In genetic association studies of complex traits such as airway hyperresponsiveness and pharmacogenetic responses, it is important to consider a variety of methodological and statistical issues that can hamper proper interpretation of observed findings. Two features of the current study warrant particular attention: phenotype misclassification and statistical power. Most observational studies of the genetics of asthma attempt to avoid confounding of lung phenotype measurements by medication use by performing spirometric and airway hyperresponsiveness measurements following a short period (less than 24–48 hours) off anti-asthma controller medications. However, due to safety consideration, long-term avoidance of asthma controller medication is typically not permitted. The randomized, placebo-controlled trial is perhaps the only setting in which such confounding can be eliminated, and is a major strength of the study presented here. It is directly a result of the availability of ~4.5 years of repeated methacholine challenge measurements off anti-inflammatory agents among more than two-thirds of CAMP participants who were randomized to placebo or nedocromil that enabled detection of the observed associations in this study. In light of the differences in genetic effect observed across treatment arms, we stress that future attempts to replicate our findings should use approaches that address this issues, as replication may only be possible when proper adjustment for glucocorticoid use are made.

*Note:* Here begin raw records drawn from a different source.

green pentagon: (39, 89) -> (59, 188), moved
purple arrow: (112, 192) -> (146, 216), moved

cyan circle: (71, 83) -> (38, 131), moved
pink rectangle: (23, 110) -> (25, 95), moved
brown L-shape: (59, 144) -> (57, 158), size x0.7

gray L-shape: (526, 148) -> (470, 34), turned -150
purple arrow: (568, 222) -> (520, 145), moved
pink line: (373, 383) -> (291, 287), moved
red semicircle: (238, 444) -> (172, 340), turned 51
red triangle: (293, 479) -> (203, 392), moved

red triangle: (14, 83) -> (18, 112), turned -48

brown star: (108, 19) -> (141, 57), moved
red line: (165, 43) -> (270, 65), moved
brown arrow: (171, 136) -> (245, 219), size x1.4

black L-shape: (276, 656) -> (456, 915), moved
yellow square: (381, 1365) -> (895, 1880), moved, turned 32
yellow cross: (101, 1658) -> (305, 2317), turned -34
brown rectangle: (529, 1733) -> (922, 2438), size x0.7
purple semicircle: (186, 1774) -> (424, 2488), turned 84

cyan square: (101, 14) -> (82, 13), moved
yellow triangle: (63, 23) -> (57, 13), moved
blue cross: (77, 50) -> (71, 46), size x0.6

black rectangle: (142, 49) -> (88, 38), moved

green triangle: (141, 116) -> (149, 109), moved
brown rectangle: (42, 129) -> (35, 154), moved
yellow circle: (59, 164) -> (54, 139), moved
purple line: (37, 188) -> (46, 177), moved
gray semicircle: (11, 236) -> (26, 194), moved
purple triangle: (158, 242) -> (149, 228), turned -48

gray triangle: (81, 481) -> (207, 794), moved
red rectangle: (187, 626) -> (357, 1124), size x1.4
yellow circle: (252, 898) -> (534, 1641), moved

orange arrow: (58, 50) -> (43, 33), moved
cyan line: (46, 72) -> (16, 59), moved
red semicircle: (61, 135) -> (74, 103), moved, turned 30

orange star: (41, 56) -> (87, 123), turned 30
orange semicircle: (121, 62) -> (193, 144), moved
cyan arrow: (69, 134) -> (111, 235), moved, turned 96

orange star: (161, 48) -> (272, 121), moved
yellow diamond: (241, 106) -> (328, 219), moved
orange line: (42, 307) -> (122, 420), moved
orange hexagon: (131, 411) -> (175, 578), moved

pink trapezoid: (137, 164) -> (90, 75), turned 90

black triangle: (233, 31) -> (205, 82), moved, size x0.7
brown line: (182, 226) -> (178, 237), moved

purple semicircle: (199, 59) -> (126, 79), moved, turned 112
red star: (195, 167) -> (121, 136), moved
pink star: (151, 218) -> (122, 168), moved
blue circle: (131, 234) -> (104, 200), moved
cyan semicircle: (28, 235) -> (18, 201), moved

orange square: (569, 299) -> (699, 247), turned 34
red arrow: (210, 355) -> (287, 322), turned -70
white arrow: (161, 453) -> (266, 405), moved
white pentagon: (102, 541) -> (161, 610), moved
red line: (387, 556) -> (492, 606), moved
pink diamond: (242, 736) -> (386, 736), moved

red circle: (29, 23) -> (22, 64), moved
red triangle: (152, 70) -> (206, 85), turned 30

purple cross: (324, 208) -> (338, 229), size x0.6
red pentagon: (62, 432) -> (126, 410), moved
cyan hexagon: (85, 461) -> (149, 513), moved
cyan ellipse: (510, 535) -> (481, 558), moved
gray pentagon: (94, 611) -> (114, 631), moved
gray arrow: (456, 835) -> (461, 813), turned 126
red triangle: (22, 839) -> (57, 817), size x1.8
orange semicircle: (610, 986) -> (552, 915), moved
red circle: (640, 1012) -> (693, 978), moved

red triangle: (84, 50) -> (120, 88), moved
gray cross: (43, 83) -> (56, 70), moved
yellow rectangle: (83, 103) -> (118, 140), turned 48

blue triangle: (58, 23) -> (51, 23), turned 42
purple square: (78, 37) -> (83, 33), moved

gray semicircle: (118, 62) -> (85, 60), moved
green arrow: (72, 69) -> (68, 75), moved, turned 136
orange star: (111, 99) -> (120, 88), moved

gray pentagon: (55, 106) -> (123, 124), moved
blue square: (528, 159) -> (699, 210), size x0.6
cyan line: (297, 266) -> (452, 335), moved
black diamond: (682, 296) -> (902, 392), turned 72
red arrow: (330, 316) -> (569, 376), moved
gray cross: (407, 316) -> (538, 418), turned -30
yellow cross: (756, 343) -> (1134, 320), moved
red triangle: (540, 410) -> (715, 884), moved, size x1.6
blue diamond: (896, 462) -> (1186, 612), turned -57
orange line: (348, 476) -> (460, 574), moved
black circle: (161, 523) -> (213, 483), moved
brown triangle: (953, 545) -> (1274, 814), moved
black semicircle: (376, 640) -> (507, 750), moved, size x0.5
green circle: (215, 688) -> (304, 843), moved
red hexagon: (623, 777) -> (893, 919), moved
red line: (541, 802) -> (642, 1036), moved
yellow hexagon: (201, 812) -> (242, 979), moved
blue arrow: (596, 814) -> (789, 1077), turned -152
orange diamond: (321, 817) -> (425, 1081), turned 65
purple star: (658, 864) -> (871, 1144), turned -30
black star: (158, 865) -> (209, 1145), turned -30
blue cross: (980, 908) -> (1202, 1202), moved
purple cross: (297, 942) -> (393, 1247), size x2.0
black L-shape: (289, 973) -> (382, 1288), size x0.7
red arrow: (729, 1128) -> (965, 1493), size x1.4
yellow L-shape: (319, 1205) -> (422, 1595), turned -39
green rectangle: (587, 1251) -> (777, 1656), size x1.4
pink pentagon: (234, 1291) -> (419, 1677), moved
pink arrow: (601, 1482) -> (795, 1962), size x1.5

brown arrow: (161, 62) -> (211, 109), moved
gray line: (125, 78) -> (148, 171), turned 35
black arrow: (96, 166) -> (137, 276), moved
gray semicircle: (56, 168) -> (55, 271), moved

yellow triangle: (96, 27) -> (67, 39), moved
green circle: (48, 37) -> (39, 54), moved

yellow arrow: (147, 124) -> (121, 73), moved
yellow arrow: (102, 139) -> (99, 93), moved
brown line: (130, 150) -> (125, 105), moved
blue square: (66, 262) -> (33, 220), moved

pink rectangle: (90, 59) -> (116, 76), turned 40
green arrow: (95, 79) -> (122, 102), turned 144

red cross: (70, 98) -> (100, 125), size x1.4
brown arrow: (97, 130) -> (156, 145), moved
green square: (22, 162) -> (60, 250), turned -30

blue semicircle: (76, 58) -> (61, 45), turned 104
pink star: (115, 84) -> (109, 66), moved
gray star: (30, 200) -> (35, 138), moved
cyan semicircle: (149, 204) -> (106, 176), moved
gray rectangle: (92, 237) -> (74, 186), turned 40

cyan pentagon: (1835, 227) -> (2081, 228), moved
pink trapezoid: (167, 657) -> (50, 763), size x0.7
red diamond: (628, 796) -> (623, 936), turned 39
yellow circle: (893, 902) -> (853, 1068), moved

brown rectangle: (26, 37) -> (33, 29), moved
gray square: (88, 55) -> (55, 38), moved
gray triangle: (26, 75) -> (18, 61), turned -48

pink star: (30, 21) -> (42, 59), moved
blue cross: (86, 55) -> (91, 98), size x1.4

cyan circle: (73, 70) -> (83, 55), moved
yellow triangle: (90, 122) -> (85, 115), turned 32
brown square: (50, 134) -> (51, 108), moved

Subjects randomized to inhaled budesonide represent only 1/3 of the cohort. We recognize that this relatively smaller sample size is inadequately powered to detect strong genetic effects with alleles of modest frequency, and that it is possible that an effect similar to that observed among those not on steroids could potentially have been observed among steroid users had the number of subjects in this latter group approached those of the former. However, we note that sample size impacts only the ability to claim a statistically significant difference in genotype effect but does not in any way influence the absolute effect observed. In this study, the trends of association among those on budesonide were quite dissimilar to those observed among subjects not on budesonide, with all variants actually conferring greater airway responsiveness (though the confidence intervals in this group are quite broad and all span the null). Therefore, while we stress that our conclusions reported herein apply only to those subjects in the non-budesonide arm, it is likely that differential effects of these alleles are present between subjects who were and were not taking steroids.